So extreme poverty has been cut in half five years earlier than 2015, when the United Nations set Millennium Development Goals for that. Now, in 2013 we are looking at an increase in the rate at which people exit extreme poverty. The comparison between the developing world and the developed world is the comparison between extreme poverty and poverty. Both have issues, one more stark than the other. Beyond the statistics the Economist points out are the normal everyday people living on the other side of these numbers whether they are in Brooklyn or Bangladesh.
“The biggest poverty-reduction measure of all is liberalising markets to let poor people get richer. That means freeing trade between countries (Africa is still cruelly punished by tariffs) and within them (China’s real great leap forward occurred because it allowed private business to grow). Both India and Africa are crowded with monopolies and restrictive practices.” Economist article
I think that’s great. Capitalism should be a driving force in new market creation and expansion. However, when we talk about India and Africa being crowded with monopolies and restrictive practices, I wonder what role these two play in America.
Look at Google and Apple. Consider Samsung and Sony. How about WalMart?

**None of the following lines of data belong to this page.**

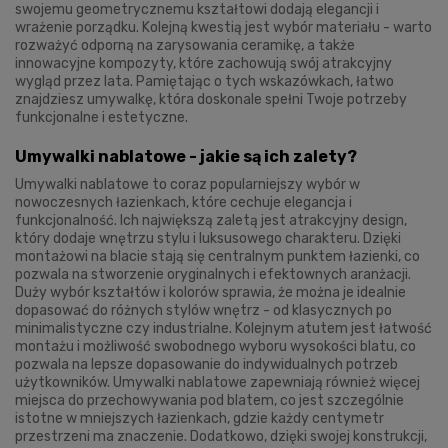
swojemu geometrycznemu kształtowi dodają elegancji i
wrażenie porządku. Kolejną kwestią jest wybór materiału - warto
rozważyć odporną na zarysowania ceramikę, a także
innowacyjne kompozyty, które zachowują swój atrakcyjny
wygląd przez lata. Pamiętając o tych wskazówkach, łatwo
znajdziesz umywalkę, która doskonale spełni Twoje potrzeby
funkcjonalne i estetyczne.
Umywalki nablatowe - jakie są ich zalety?
Umywalki nablatowe to coraz popularniejszy wybór w
nowoczesnych łazienkach, które cechuje elegancja i
funkcjonalność. Ich największą zaletą jest atrakcyjny design,
który dodaje wnętrzu stylu i luksusowego charakteru. Dzięki
montażowi na blacie stają się centralnym punktem łazienki, co
pozwala na stworzenie oryginalnych i efektownych aranżacji.
Duży wybór kształtów i kolorów sprawia, że można je idealnie
dopasować do różnych stylów wnętrz - od klasycznych po
minimalistyczne czy industrialne. Kolejnym atutem jest łatwość
montażu i możliwość swobodnego wyboru wysokości blatu, co
pozwala na lepsze dopasowanie do indywidualnych potrzeb
użytkowników. Umywalki nablatowe zapewniają również więcej
miejsca do przechowywania pod blatem, co jest szczególnie
istotne w mniejszych łazienkach, gdzie każdy centymetr
przestrzeni ma znaczenie. Dodatkowo, dzięki swojej konstrukcji,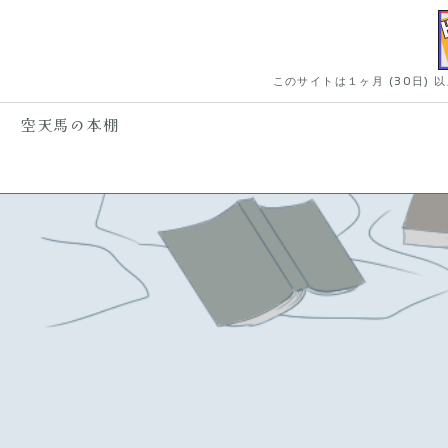
このサイトは１ヶ月 (30日)
空天馬の本棚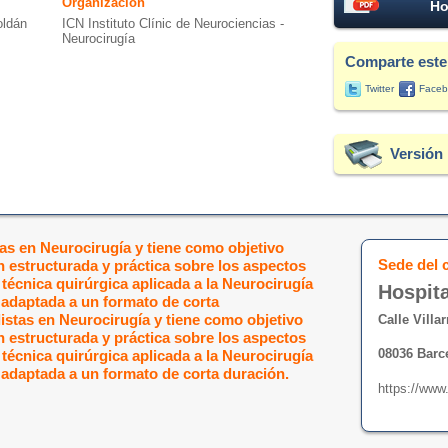
Organización
Ho
oldán
ICN Instituto Clínic de Neurociencias -
Neurocirugía
Comparte este
Twitter
Faceb
Versión 
tas en Neurocirugía y tiene como objetivo
Sede del 
 estructurada y práctica sobre los aspectos
 técnica quirúrgica aplicada a la Neurocirugía
Hospita
 adaptada a un formato de corta
listas en Neurocirugía y tiene como objetivo
Calle Villar
 estructurada y práctica sobre los aspectos
08036 Barc
 técnica quirúrgica aplicada a la Neurocirugía
 adaptada a un formato de corta duración.
https://www.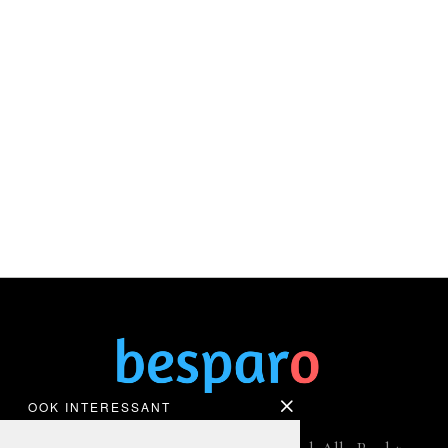
OOK INTERESSANT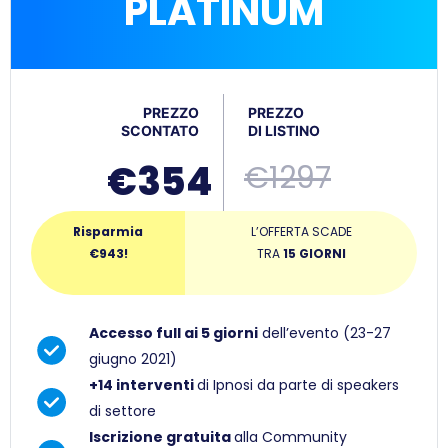
PLATINUM
PREZZO
PREZZO
SCONTATO
DI LISTINO
€354
€1297
Risparmia
L’OFFERTA SCADE
€943!
TRA
15 GIORNI
Accesso full ai 5
giorni
dell’evento (23-27
giugno 2021)
+14 interventi
di Ipnosi da parte di speakers
di settore
Iscrizione gratuita
alla Community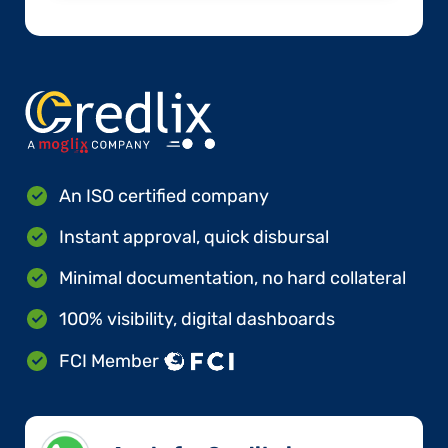
An ISO certified company
Instant approval, quick disbursal
Minimal documentation, no hard collateral
100% visibility, digital dashboards
FCI Member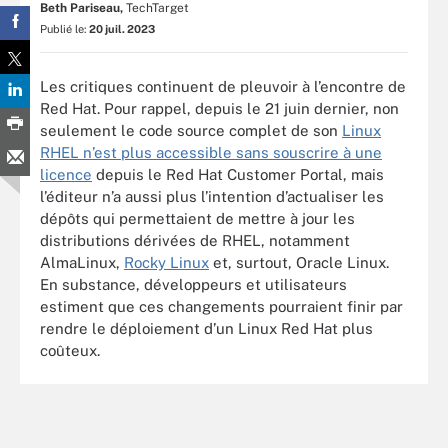
Beth Pariseau,
TechTarget
Publié le:
20 juil. 2023
Les critiques continuent de pleuvoir à l’encontre de
Red Hat. Pour rappel, depuis le 21 juin dernier, non
seulement le code source complet de son
Linux
RHEL n’est plus accessible sans souscrire à une
licence
depuis le Red Hat Customer Portal, mais
l’éditeur n’a aussi plus l’intention d’actualiser les
dépôts qui permettaient de mettre à jour les
distributions dérivées de RHEL, notamment
AlmaLinux,
Rocky Linux
et, surtout, Oracle Linux.
En substance, développeurs et utilisateurs
estiment que ces changements pourraient finir par
rendre le déploiement d’un Linux Red Hat plus
coûteux.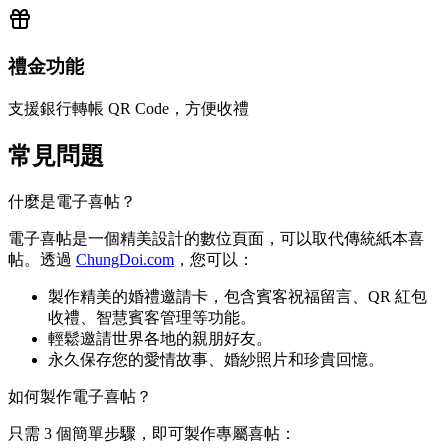
禮金功能
支援銀行轉帳 QR Code，方便收禮
常見問題
什麼是電子喜帖？
電子喜帖是一個精美設計的數位頁面，可以取代傳統紙本喜
帖。透過
ChungDoi.com
，您可以：
製作精美的婚禮邀請卡，包含賓客祝福留言、QR 紅包
收禮、智慧賓客管理等功能。
輕鬆邀請世界各地的親朋好友。
永久保存您的愛情故事、婚紗照片和珍貴回憶。
如何製作電子喜帖？
只需 3 個簡單步驟，即可製作專屬喜帖：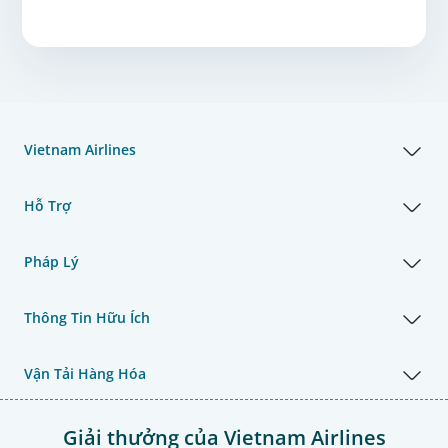
Vietnam Airlines
Hỗ Trợ
Pháp Lý
Thông Tin Hữu Ích
Vận Tải Hàng Hóa
Giải thưởng của Vietnam Airlines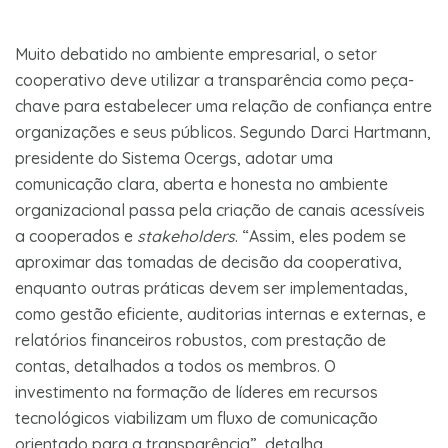
Muito debatido no ambiente empresarial, o setor
cooperativo deve utilizar a transparência como peça-
chave para estabelecer uma relação de confiança entre
organizações e seus públicos. Segundo Darci Hartmann,
presidente do Sistema Ocergs, adotar uma
comunicação clara, aberta e honesta no ambiente
organizacional passa pela criação de canais acessíveis
a cooperados e
stakeholders
. “Assim, eles podem se
aproximar das tomadas de decisão da cooperativa,
enquanto outras práticas devem ser implementadas,
como gestão eficiente, auditorias internas e externas, e
relatórios financeiros robustos, com prestação de
contas, detalhados a todos os membros. O
investimento na formação de líderes em recursos
tecnológicos viabilizam um fluxo de comunicação
orientado para a transparência”, detalha.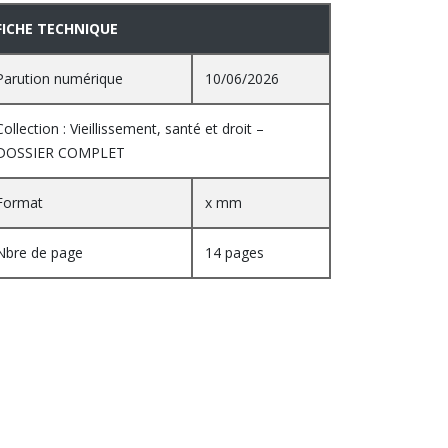
FICHE TECHNIQUE
Parution numérique
10/06/2026
Collection : Vieillissement, santé et droit –
DOSSIER COMPLET
Format
x mm
Nbre de page
14 pages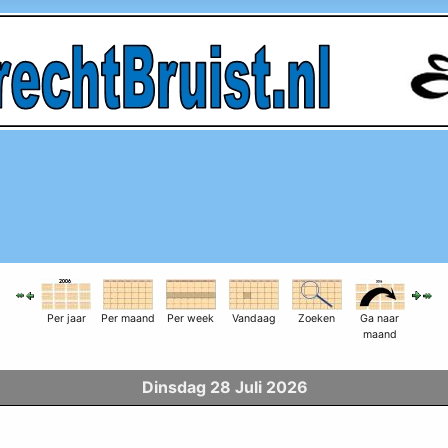
Per jaar
Per maand
Per week
Vandaag
Zoeken
Ga naar
maand
Dinsdag 28 Juli 2026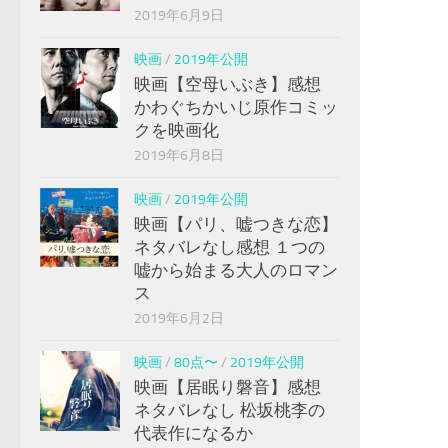
2019年6月9日
映画
/
2019年公開
映画【空母いぶき】感想
かわぐちかいじ原作コミッ
クを映画化
2019年6月8日
映画
/
2019年公開
映画【パリ、嘘つきな恋】
ネタバレなし感想 １つの
嘘から始まる大人のロマン
ス
2019年6月2日
映画
/
80点〜
/
2019年公開
映画【居眠り磐音】感想
ネタバレなし 松坂桃李の
代表作になるか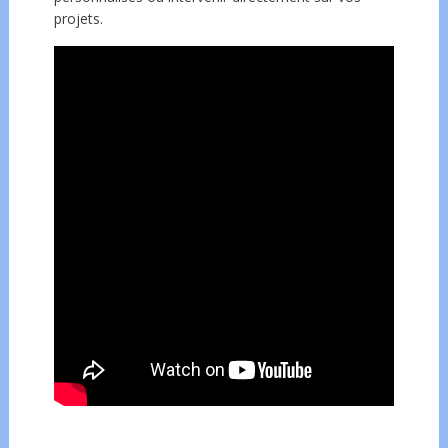
projets.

Perhaps our focus on fixing everyone else and lifting people out of extreme poverty needs to be coupled with a focus on bridging equality in America and the developed world. As inequality decreases between the extreme poor and the poor in the developing world so does inequality between the poor and the middle class, the middle class and the rich, the rich and the richest in America. And these trends build (without the middle-class in Africa, India, and many capitalized developing markets)
Sherman Anti-Trust Act, Glass-Stegal– Monopoly busting laws and regulations that draw more lines between public funds and private funds can be one part of the change. The way we teach business and economics and an innate change in it may be another part of what this change can look like. Given the statistics of how inequality is continuing to fragment America I think we have to focus on re-liberating our markets to make sure that capitalism can succeed not only on the upper echelons of society, but for all people.
The American Dream and the capitalism that has been tied to it is something that every man, woman, and child can enjoy. But this dream comes with a secure government that can’t be chained via corporate election finance or campaign finance.
We have the ability to help everyone be lifted from extreme poverty. We should continue our mission to do so. And while we work on that we should ensure that their upward trajectory remains possible beyond poverty.